BEGIN ENTRIES PROVIDED

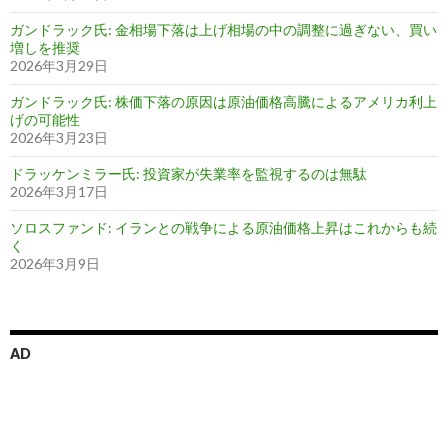
ガンドラック氏: 金相場下落は上げ相場の中の調整に過ぎない、買い
増しを推奨
2026年3月29日
ガンドラック氏: 株価下落の原因は原油価格高騰によるアメリカ利上
げの可能性
2026年3月23日
ドラッケンミラー氏: 投資家が失業率を監視するのは無駄
2026年3月17日
ソロスファンド: イランとの戦争による原油価格上昇はこれからも続
く
2026年3月9日
AD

END ENTRIES PROVIDED

> _TASK PROMPT_:
Lines containing the word "ガンドラック氏" must be found in the data above and copied.

> _YOUR RESPONSE_:
ガンドラック氏: 金相場下落は上げ相場の中の調整に過ぎない、買い
ガンドラック氏: 株価下落の原因は原油価格高騰によるアメリカ利上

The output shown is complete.